Task directions
Leaving out the pictures, output each record exactly as it stands.

Records for the exercise
▼▼▼
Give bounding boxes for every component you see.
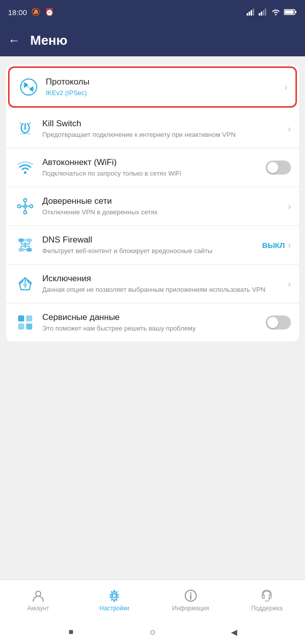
autoconnect-toggle[interactable] <box>266 160 291 175</box>
status-bar: 18:00 🔕 ⏰ <box>0 0 305 24</box>
status-bar-right <box>247 9 297 16</box>
svg-rect-26 <box>19 238 24 242</box>
svg-rect-11 <box>285 11 294 14</box>
back-button[interactable]: ← <box>8 33 20 47</box>
kill-switch-row[interactable]: Kill Switch Предотвращает подключение к … <box>6 110 299 148</box>
svg-rect-42 <box>26 324 32 330</box>
service-data-row[interactable]: Сервисные данные Это поможет нам быстрее… <box>6 303 299 342</box>
nav-info-label: Информация <box>172 605 209 612</box>
alarm-icon: ⏰ <box>45 8 54 17</box>
nav-support-label: Поддержка <box>251 605 283 612</box>
main-content: Протоколы IKEv2 (IPSec) › Kill Switch <box>0 56 305 580</box>
dns-firewall-icon <box>14 234 36 256</box>
exclusions-content: Исключения Данная опция не позволяет выб… <box>42 273 288 294</box>
svg-rect-6 <box>263 10 264 16</box>
dns-firewall-subtitle: Фильтрует веб-контент и блокирует вредон… <box>42 247 262 256</box>
battery-icon <box>284 9 297 16</box>
svg-rect-39 <box>18 315 24 321</box>
dns-firewall-chevron: › <box>288 240 291 251</box>
exclusions-chevron: › <box>288 279 291 289</box>
svg-rect-28 <box>19 248 24 252</box>
trusted-networks-content: Доверенные сети Отключение VPN в доверен… <box>42 196 288 217</box>
svg-point-44 <box>112 594 116 598</box>
dns-firewall-row[interactable]: DNS Firewall Фильтрует веб-контент и бло… <box>6 226 299 265</box>
svg-rect-5 <box>261 12 262 16</box>
svg-point-43 <box>36 591 41 596</box>
nav-settings[interactable]: Настройки <box>77 589 153 612</box>
svg-rect-40 <box>26 315 32 321</box>
nav-account[interactable]: Аккаунт <box>0 589 77 612</box>
svg-point-19 <box>30 205 33 208</box>
exclusions-right: › <box>288 279 291 289</box>
circle-icon: ○ <box>149 626 156 638</box>
protocols-icon <box>18 76 40 98</box>
settings-card: Протоколы IKEv2 (IPSec) › Kill Switch <box>6 64 299 342</box>
protocols-title: Протоколы <box>46 76 284 88</box>
svg-rect-29 <box>27 248 32 252</box>
back-icon: ◀ <box>231 627 237 637</box>
protocols-row[interactable]: Протоколы IKEv2 (IPSec) › <box>8 66 297 108</box>
autoconnect-title: Автоконнект (WiFi) <box>42 157 266 168</box>
svg-point-21 <box>24 211 27 214</box>
svg-point-17 <box>23 204 27 208</box>
account-icon <box>31 589 45 603</box>
back-nav-button[interactable]: ◀ <box>228 626 240 638</box>
svg-rect-1 <box>249 12 250 16</box>
trusted-networks-title: Доверенные сети <box>42 196 288 207</box>
exclusions-row[interactable]: Исключения Данная опция не позволяет выб… <box>6 265 299 303</box>
svg-rect-7 <box>265 9 266 16</box>
protocols-content: Протоколы IKEv2 (IPSec) <box>46 76 284 98</box>
kill-switch-right: › <box>288 124 291 134</box>
time-label: 18:00 <box>8 8 27 17</box>
signal2-icon <box>259 9 268 16</box>
header: ← Меню <box>0 24 305 56</box>
service-data-right <box>266 315 291 330</box>
svg-rect-3 <box>253 9 254 16</box>
trusted-networks-subtitle: Отключение VPN в доверенных сетях <box>42 208 288 217</box>
svg-point-18 <box>18 205 21 208</box>
protocols-subtitle: IKEv2 (IPSec) <box>46 89 284 98</box>
settings-icon <box>107 589 121 603</box>
service-data-title: Сервисные данные <box>42 312 266 323</box>
recent-apps-button[interactable]: ■ <box>65 626 77 638</box>
support-icon <box>260 589 274 603</box>
page-title: Меню <box>30 33 67 48</box>
wifi-icon-status <box>271 9 281 16</box>
kill-switch-icon <box>14 118 36 140</box>
trusted-networks-icon <box>14 195 36 217</box>
svg-rect-2 <box>251 10 252 16</box>
trusted-networks-row[interactable]: Доверенные сети Отключение VPN в доверен… <box>6 187 299 226</box>
svg-rect-4 <box>259 13 260 16</box>
service-data-icon <box>14 311 36 334</box>
svg-point-47 <box>190 592 191 594</box>
dns-firewall-right: ВЫКЛ › <box>262 240 291 251</box>
dns-firewall-status: ВЫКЛ <box>262 241 285 250</box>
signal1-icon <box>247 9 256 16</box>
nav-info[interactable]: Информация <box>152 589 229 612</box>
autoconnect-row[interactable]: Автоконнект (WiFi) Подключаться по запро… <box>6 148 299 187</box>
home-button[interactable]: ○ <box>146 626 159 638</box>
autoconnect-content: Автоконнект (WiFi) Подключаться по запро… <box>42 157 266 178</box>
nav-support[interactable]: Поддержка <box>229 589 306 612</box>
svg-rect-41 <box>18 324 24 330</box>
status-bar-left: 18:00 🔕 ⏰ <box>8 8 54 17</box>
trusted-networks-chevron: › <box>288 201 291 212</box>
kill-switch-content: Kill Switch Предотвращает подключение к … <box>42 118 288 139</box>
nav-account-label: Аккаунт <box>27 605 49 612</box>
service-data-toggle[interactable] <box>266 315 291 330</box>
svg-rect-0 <box>247 13 248 16</box>
kill-switch-chevron: › <box>288 124 291 134</box>
exclusions-subtitle: Данная опция не позволяет выбранным прил… <box>42 285 288 294</box>
autoconnect-subtitle: Подключаться по запросу только в сетях W… <box>42 169 266 178</box>
wifi-setting-icon <box>14 156 36 179</box>
service-data-content: Сервисные данные Это поможет нам быстрее… <box>42 312 266 333</box>
exclusions-icon <box>14 273 36 295</box>
dns-firewall-content: DNS Firewall Фильтрует веб-контент и бло… <box>42 234 262 256</box>
square-icon: ■ <box>68 627 73 636</box>
svg-point-15 <box>24 127 27 130</box>
protocols-right: › <box>284 82 287 93</box>
trusted-networks-right: › <box>288 201 291 212</box>
system-nav: ■ ○ ◀ <box>0 620 305 644</box>
bottom-nav: Аккаунт Настройки Информация Поддер <box>0 580 305 620</box>
nav-settings-label: Настройки <box>100 605 129 612</box>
▲▲▲
Exercise answer
Give bounding boxes for every component you see.
autoconnect-toggle[interactable] <box>266 160 291 175</box>
status-bar: 18:00 🔕 ⏰ <box>0 0 305 24</box>
status-bar-right <box>247 9 297 16</box>
svg-rect-26 <box>19 238 24 242</box>
svg-rect-11 <box>285 11 294 14</box>
back-button[interactable]: ← <box>8 33 20 47</box>
kill-switch-row[interactable]: Kill Switch Предотвращает подключение к … <box>6 110 299 148</box>
svg-rect-42 <box>26 324 32 330</box>
service-data-row[interactable]: Сервисные данные Это поможет нам быстрее… <box>6 303 299 342</box>
nav-info-label: Информация <box>172 605 209 612</box>
alarm-icon: ⏰ <box>45 8 54 17</box>
nav-support-label: Поддержка <box>251 605 283 612</box>
main-content: Протоколы IKEv2 (IPSec) › Kill Switch <box>0 56 305 580</box>
dns-firewall-icon <box>14 234 36 256</box>
exclusions-content: Исключения Данная опция не позволяет выб… <box>42 273 288 294</box>
svg-rect-6 <box>263 10 264 16</box>
dns-firewall-subtitle: Фильтрует веб-контент и блокирует вредон… <box>42 247 262 256</box>
battery-icon <box>284 9 297 16</box>
svg-rect-39 <box>18 315 24 321</box>
dns-firewall-chevron: › <box>288 240 291 251</box>
exclusions-chevron: › <box>288 279 291 289</box>
svg-rect-28 <box>19 248 24 252</box>
trusted-networks-content: Доверенные сети Отключение VPN в доверен… <box>42 196 288 217</box>
svg-point-44 <box>112 594 116 598</box>
dns-firewall-row[interactable]: DNS Firewall Фильтрует веб-контент и бло… <box>6 226 299 265</box>
svg-rect-5 <box>261 12 262 16</box>
svg-point-43 <box>36 591 41 596</box>
nav-settings[interactable]: Настройки <box>77 589 153 612</box>
svg-rect-40 <box>26 315 32 321</box>
nav-account[interactable]: Аккаунт <box>0 589 77 612</box>
svg-point-19 <box>30 205 33 208</box>
exclusions-right: › <box>288 279 291 289</box>
circle-icon: ○ <box>149 626 156 638</box>
protocols-icon <box>18 76 40 98</box>
settings-card: Протоколы IKEv2 (IPSec) › Kill Switch <box>6 64 299 342</box>
protocols-title: Протоколы <box>46 76 284 88</box>
svg-rect-29 <box>27 248 32 252</box>
back-icon: ◀ <box>231 627 237 637</box>
protocols-row[interactable]: Протоколы IKEv2 (IPSec) › <box>8 66 297 108</box>
autoconnect-title: Автоконнект (WiFi) <box>42 157 266 168</box>
svg-point-21 <box>24 211 27 214</box>
svg-point-17 <box>23 204 27 208</box>
account-icon <box>31 589 45 603</box>
back-nav-button[interactable]: ◀ <box>228 626 240 638</box>
svg-rect-1 <box>249 12 250 16</box>
trusted-networks-title: Доверенные сети <box>42 196 288 207</box>
exclusions-row[interactable]: Исключения Данная опция не позволяет выб… <box>6 265 299 303</box>
svg-rect-7 <box>265 9 266 16</box>
protocols-content: Протоколы IKEv2 (IPSec) <box>46 76 284 98</box>
kill-switch-right: › <box>288 124 291 134</box>
time-label: 18:00 <box>8 8 27 17</box>
signal2-icon <box>259 9 268 16</box>
header: ← Меню <box>0 24 305 56</box>
service-data-right <box>266 315 291 330</box>
svg-rect-3 <box>253 9 254 16</box>
trusted-networks-subtitle: Отключение VPN в доверенных сетях <box>42 208 288 217</box>
svg-point-18 <box>18 205 21 208</box>
protocols-subtitle: IKEv2 (IPSec) <box>46 89 284 98</box>
settings-icon <box>107 589 121 603</box>
service-data-title: Сервисные данные <box>42 312 266 323</box>
recent-apps-button[interactable]: ■ <box>65 626 77 638</box>
support-icon <box>260 589 274 603</box>
page-title: Меню <box>30 33 67 48</box>
wifi-icon-status <box>271 9 281 16</box>
kill-switch-icon <box>14 118 36 140</box>
trusted-networks-icon <box>14 195 36 217</box>
svg-rect-2 <box>251 10 252 16</box>
trusted-networks-row[interactable]: Доверенные сети Отключение VPN в доверен… <box>6 187 299 226</box>
svg-rect-4 <box>259 13 260 16</box>
service-data-icon <box>14 311 36 334</box>
svg-point-47 <box>190 592 191 594</box>
dns-firewall-right: ВЫКЛ › <box>262 240 291 251</box>
dns-firewall-status: ВЫКЛ <box>262 241 285 250</box>
signal1-icon <box>247 9 256 16</box>
nav-info[interactable]: Информация <box>152 589 229 612</box>
autoconnect-row[interactable]: Автоконнект (WiFi) Подключаться по запро… <box>6 148 299 187</box>
home-button[interactable]: ○ <box>146 626 159 638</box>
autoconnect-content: Автоконнект (WiFi) Подключаться по запро… <box>42 157 266 178</box>
nav-support[interactable]: Поддержка <box>229 589 306 612</box>
svg-rect-41 <box>18 324 24 330</box>
status-bar-left: 18:00 🔕 ⏰ <box>8 8 54 17</box>
trusted-networks-chevron: › <box>288 201 291 212</box>
kill-switch-content: Kill Switch Предотвращает подключение к … <box>42 118 288 139</box>
nav-account-label: Аккаунт <box>27 605 49 612</box>
service-data-toggle[interactable] <box>266 315 291 330</box>
svg-rect-0 <box>247 13 248 16</box>
kill-switch-chevron: › <box>288 124 291 134</box>
exclusions-subtitle: Данная опция не позволяет выбранным прил… <box>42 285 288 294</box>
autoconnect-subtitle: Подключаться по запросу только в сетях W… <box>42 169 266 178</box>
wifi-setting-icon <box>14 156 36 179</box>
service-data-content: Сервисные данные Это поможет нам быстрее… <box>42 312 266 333</box>
exclusions-icon <box>14 273 36 295</box>
dns-firewall-content: DNS Firewall Фильтрует веб-контент и бло… <box>42 234 262 256</box>
square-icon: ■ <box>68 627 73 636</box>
svg-point-15 <box>24 127 27 130</box>
protocols-right: › <box>284 82 287 93</box>
trusted-networks-right: › <box>288 201 291 212</box>
system-nav: ■ ○ ◀ <box>0 620 305 644</box>
bottom-nav: Аккаунт Настройки Информация Поддер <box>0 580 305 620</box>
nav-settings-label: Настройки <box>100 605 129 612</box>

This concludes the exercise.